Background:  Nevirapine (NVP), a pregnancy category B NNRTI, has been an important drug in the treatment of HIV⁺ women, particularly pregnant women. Increased risk of hepatotoxicity and rash has been reported in women with CD4 counts >250 cells/µl, usually during the first 18 weeks of treatment. It is unclear if NVP-associated adverse events are more common during pregnancy. This study aimed to identify the prevalence and predictors of adverse events associated with NVP use in a cohort of pregnant and non-pregnant women at 3 U.S. urban HIV clinics.

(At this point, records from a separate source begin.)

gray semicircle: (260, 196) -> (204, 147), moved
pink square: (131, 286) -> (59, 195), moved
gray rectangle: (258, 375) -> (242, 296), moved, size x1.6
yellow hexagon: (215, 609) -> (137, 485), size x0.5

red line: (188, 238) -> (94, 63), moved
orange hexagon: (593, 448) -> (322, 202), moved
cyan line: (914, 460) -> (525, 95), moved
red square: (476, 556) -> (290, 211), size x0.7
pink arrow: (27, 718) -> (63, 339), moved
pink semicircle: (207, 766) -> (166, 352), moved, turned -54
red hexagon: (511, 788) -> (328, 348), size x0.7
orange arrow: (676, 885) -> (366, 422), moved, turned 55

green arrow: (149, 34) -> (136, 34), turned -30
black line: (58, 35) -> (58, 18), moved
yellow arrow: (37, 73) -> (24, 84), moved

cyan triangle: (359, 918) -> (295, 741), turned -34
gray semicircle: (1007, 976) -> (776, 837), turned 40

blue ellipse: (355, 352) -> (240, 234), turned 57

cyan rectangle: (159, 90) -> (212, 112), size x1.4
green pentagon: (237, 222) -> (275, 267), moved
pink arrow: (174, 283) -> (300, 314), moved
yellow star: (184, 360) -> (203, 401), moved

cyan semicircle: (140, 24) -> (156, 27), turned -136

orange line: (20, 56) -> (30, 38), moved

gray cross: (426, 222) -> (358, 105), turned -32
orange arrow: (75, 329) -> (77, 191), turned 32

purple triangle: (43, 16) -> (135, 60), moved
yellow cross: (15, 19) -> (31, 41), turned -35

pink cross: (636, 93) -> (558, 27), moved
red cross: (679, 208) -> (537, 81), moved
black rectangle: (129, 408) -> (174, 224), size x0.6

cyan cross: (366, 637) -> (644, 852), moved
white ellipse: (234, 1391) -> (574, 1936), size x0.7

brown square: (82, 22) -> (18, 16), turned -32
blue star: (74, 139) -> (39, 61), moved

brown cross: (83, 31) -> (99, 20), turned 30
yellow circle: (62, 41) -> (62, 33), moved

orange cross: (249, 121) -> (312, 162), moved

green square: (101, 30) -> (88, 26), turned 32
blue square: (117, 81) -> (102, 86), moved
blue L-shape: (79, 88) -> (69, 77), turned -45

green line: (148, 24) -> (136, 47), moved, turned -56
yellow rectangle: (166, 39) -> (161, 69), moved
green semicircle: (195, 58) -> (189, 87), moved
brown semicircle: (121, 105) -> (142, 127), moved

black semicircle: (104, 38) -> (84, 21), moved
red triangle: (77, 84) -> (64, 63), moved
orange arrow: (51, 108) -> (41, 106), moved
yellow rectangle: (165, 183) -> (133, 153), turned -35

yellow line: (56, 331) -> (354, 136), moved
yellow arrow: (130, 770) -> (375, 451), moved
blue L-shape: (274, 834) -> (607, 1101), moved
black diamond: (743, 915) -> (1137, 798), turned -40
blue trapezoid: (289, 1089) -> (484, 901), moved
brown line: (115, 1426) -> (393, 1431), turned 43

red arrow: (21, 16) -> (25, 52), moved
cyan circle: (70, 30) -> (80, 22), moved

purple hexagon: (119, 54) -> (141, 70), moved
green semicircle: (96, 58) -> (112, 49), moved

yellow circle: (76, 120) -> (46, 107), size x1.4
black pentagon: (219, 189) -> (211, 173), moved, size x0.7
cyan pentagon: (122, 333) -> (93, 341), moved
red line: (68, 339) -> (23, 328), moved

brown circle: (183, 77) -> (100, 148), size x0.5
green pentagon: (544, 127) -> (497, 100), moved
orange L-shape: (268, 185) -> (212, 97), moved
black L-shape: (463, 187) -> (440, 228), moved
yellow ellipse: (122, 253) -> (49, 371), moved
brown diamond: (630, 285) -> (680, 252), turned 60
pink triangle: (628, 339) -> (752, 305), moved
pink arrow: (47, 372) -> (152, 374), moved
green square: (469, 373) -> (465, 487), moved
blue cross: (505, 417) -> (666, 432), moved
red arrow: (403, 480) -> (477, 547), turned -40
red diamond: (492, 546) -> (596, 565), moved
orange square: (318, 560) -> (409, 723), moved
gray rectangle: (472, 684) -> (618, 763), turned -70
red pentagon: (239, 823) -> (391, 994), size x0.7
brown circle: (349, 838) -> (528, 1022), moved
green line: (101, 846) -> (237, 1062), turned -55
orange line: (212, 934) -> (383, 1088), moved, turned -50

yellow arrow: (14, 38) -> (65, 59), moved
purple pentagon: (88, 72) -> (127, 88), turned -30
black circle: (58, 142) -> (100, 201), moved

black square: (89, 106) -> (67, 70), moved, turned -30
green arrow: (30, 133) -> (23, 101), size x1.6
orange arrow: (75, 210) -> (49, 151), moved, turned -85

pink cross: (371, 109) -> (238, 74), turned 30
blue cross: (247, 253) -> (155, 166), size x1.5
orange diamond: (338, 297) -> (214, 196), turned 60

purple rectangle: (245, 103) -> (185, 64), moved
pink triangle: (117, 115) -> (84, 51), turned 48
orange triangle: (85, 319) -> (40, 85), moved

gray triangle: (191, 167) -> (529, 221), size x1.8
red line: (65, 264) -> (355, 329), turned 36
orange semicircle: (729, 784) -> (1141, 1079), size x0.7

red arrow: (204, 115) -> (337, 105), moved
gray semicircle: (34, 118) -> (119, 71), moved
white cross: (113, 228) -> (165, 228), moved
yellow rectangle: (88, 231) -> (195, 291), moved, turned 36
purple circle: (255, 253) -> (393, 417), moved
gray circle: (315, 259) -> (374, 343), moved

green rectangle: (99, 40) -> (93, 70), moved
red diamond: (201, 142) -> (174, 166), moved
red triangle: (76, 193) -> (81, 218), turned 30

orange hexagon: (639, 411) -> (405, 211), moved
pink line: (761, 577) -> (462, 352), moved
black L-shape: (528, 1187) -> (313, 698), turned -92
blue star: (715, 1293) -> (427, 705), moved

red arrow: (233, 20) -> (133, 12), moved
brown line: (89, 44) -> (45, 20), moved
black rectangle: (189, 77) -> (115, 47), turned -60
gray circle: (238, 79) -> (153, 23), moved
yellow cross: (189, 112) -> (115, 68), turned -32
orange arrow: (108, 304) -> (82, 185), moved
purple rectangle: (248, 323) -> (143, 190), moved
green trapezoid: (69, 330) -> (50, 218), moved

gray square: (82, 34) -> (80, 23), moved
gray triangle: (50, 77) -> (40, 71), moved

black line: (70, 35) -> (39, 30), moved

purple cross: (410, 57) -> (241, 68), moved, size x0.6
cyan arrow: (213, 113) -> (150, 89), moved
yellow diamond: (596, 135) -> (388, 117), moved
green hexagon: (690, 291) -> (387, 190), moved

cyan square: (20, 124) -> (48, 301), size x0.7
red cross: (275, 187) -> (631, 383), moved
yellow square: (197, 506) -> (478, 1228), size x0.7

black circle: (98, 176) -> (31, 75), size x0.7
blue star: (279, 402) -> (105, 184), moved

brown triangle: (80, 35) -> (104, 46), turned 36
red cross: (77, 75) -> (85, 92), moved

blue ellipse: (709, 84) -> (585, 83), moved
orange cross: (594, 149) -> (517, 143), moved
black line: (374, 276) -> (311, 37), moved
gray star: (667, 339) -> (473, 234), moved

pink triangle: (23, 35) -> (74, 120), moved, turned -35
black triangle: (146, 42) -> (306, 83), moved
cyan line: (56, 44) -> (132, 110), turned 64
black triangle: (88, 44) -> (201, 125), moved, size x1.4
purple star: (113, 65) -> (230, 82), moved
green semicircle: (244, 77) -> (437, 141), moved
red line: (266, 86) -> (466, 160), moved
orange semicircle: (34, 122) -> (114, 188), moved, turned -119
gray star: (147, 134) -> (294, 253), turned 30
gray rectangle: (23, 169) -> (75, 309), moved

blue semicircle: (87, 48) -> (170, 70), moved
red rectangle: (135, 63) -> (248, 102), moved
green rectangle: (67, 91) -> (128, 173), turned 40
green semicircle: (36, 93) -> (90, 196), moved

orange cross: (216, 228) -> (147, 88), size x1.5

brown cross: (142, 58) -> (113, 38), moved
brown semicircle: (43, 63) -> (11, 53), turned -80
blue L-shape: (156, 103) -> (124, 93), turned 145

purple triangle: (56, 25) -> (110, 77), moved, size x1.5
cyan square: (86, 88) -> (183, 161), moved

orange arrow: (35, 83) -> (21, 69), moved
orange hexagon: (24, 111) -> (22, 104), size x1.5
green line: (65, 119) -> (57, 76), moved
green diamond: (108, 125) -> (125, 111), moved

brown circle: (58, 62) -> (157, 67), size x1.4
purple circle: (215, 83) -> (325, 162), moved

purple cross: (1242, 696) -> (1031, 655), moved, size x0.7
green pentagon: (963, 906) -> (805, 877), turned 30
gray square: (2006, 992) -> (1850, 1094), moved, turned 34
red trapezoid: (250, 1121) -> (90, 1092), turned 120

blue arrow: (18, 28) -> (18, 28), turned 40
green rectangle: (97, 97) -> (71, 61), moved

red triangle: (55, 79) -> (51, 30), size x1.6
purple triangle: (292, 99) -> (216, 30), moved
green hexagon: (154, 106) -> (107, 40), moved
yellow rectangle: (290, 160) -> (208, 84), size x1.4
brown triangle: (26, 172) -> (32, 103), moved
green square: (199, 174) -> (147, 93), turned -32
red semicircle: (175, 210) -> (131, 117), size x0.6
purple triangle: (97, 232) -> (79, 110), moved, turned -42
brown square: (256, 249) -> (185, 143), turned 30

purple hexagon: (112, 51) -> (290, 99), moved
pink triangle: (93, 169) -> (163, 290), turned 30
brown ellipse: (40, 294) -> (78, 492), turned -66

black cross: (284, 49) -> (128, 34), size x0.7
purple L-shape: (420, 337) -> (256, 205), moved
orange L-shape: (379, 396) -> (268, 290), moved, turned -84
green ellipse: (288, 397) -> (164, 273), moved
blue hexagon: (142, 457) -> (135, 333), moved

Methods:  This multi-center, retrospective cohort study included pregnant and non-pregnant HIV⁺ women aged 18 to 55 years, who initiated ART between 1999 and 2005. It compared NVP and non-NVP regimens for hepatic and rash adverse events occurring within 18 weeks ART initiation. Analyses were stratified by baseline CD4 cell count (>/≤250 cells/μL) and pregnancy status. Regimen comparisons were performed using χ² for dichotomous outcomes, and unpaired t-test or Mann-Whitney U tests for continuous variables.

Results:  Of 612 subjects, 27 had new hepatic events (aspartate aminotransferase [AST] or alanine aminotransferase [ALT] ≥grade 2) documented:  6 of 140 (4.3%) in the NVP group compared to 21 of 459 (4.6%) in the non-NVP group (p = 0.885). No significant differences were observed in the development of ≥grade 3 hepatic adverse events between the NVP (n = 2, 1.4%) and non-NVP groups (n = 5, 1.1%, p = 0.668). Pregnancy was not an independent predictor of hepatotoxicity. However, women with nadir CD4 >250/μL were more likely to have hepatic events on a NVP-based regimen (p = 0.054) while women with CD4 ≤250/μL were more likely to have hepatic events on non-NVP regimens (p = 0.21). Among those with baseline CD4 ≤250/μL, there were no hepatic events in the NVP group and 16 (6.8%) in the non-NVP group (p = 0.13); of those with a baseline CD4 >250, 5.6% of the NVP group had hepatic events vs 2.3% in non-NVP (p = 0.255). Rashes ≥grade 2 were reported in 30 of 526 (5.7%), with a trend toward a higher frequency among women who initiated NVP-based regimens (p = 0.099). NVP was significantly associated with reports of ≥grade 2 rash among baseline CD4 counts ≥250 cells/µL (p = 0.001), with a trend among pregnant women (p = 0.054).

Conclusions:  This large cohort study confirms an increased risk of hepatotoxicity and rash when NVP is initiated in women with baseline CD4 >250 cells/μL. Although pregnancy was not an independent risk factor, all women with increased CD4 counts on NVP should be closely monitored for adverse events.